Jorge Cardoso: O melhor chocolateiro do Mundo

Jorge Cardoso, filho de pai cozinheiro e de mãe pasteleira, é hoje uma das figuras mais conhecidas da gastronomia suíça. (Foto: DR)

Texto de Sara Dias Oliveira

Arriscou para impressionar o júri e a sua obra de chocolate, uma ode ao país para onde emigrou com 17 anos, tornou-o no melhor chocolateiro do mundo. Um ano de trabalho, pesquisas, experiências. Ideia definida e cerca de 150 horas para criar uma peça complexa e elegante, com 97 centímetros de altura, 50 de largura, e 18 quilos que se aguentam em quatro pés de um móvel de chocolate. Não um móvel qualquer.

“O móvel representa os móveis mais antigos das casas típicas das montanhas suíças. Dentro do móvel, em cima de cada prateleira de açúcar, estão os quatro tipos de chocolates que tinha de fazer”, conta Jorge Cardoso.

Suíça era o tema e o chef chocolateiro moldou os objetos mais conhecidos do país: um relógio, um canivete suíço, as caçarolas, o pão e os garfos a lembrar o tradicional fondue de queijo, um tronco de árvore e uma flor em açúcar que representam a natureza, florestas e paisagens.

Primeiro lugar na geral individual, quarto na classificação por equipas, ao serviço da Suíça, numa competição com cerca de 750 chefs e artistas do universo culinário, mais de 100 equipas, 75 países. O convite para fazer parte do grupo surgiu há um ano, depois de uma conquista histórica no Mundial de pastelaria em Lyon (França), em que ganhou a medalha de bronze.

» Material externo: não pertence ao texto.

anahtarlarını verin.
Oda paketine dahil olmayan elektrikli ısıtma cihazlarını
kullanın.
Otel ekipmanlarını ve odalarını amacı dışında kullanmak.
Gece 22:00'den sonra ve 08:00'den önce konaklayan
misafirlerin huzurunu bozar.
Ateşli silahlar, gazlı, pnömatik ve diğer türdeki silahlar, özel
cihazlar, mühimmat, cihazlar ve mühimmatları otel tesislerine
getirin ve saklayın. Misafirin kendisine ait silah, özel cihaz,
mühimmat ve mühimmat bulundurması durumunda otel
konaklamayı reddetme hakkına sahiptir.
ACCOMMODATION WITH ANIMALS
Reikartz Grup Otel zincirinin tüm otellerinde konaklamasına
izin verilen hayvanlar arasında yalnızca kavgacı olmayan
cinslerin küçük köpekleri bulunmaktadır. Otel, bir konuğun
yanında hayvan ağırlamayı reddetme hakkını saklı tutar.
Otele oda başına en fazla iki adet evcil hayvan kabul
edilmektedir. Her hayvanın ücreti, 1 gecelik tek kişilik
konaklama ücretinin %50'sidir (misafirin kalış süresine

Foi a primeira vez que a Suíça subiu ao pódio nessa competição. Proposta feita, um sim sem hesitações.

“Antes de começar uma escultura, faço desenhos para me orientar e para fazer os cálculos do tamanho dos objetos e do equilíbrio”, revela. O gosto pelo desenho transforma-o numa espécie de arquiteto do chocolate. É chef-pasteleiro na Suard, pastelaria e padaria, em Friburgo, e uma das figuras mais conhecidas na gastronomia suíça. O pai é cozinheiro, a mãe pasteleira. “Talvez seja por isso que decidi entrar para este mundo. Esse sangue corre-me nas veias.” Em seis anos, sete concursos, quatro medalhas de ouro, uma de prata, outra de bronze.

Em 2006, estudava Artes Visuais em Portugal, aos 17 anos estava na Suíça, em 2009 começou as formações de pasteleiro, chocolateiro, padeiro. “Os meus professores que me viram crescer no mundo da cozinha e da pastelaria dão-me os parabéns e dizem que sou um exemplo que muitos alunos deviam seguir. Isso deixa-me bastante orgulhoso porque o meu trabalho deu frutos.”

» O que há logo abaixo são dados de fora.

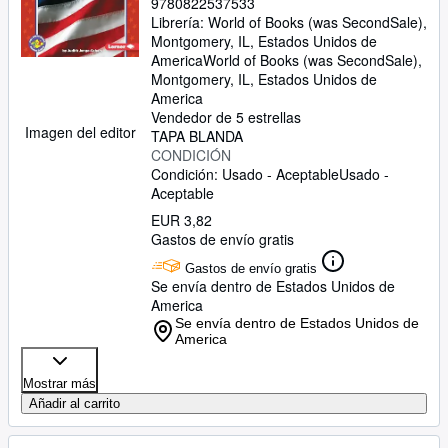
9780822537533
Librería:
World of Books (was SecondSale),
Montgomery, IL, Estados Unidos de
America
World of Books (was SecondSale)
,
Montgomery, IL, Estados Unidos de
America
Vendedor de 5 estrellas
Imagen del editor
TAPA BLANDA
CONDICIÓN
Condición: Usado - Aceptable
Usado -
Aceptable
EUR 3,82
Gastos de envío gratis
Gastos de envío gratis
Se envía dentro de Estados Unidos de
America
Se envía dentro de Estados Unidos de
America
Mostrar más
Añadir al carrito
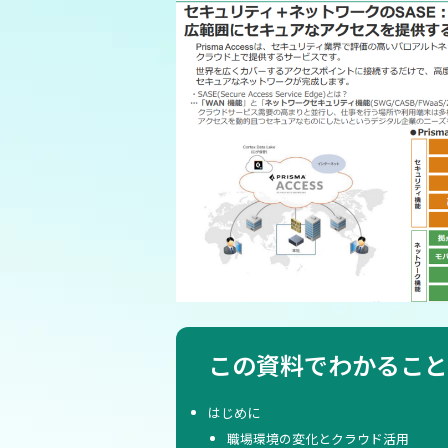
この資料でわかること
はじめに
職場環境の変化とクラウド活用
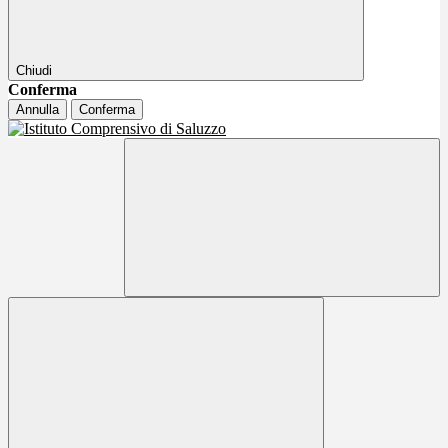
Chiudi
Conferma
Annulla
Conferma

Regressar não está fora de planos, representar Portugal em concursos mundiais também não. Tem o coração aberto. “Estarei disponível para dar conselhos aos portugueses que desejarem participar em concursos ao mais alto nível porque tenho experiência para isso.”

São 11 anos de esforço, luta, dedicação. “Acho que no futuro vão continuar a ouvir falar de mim porque não tenho intenção de ficar por aqui, mas sim de poder ir cada vez mais longe e à procura dessa coisa chamada perfeição.”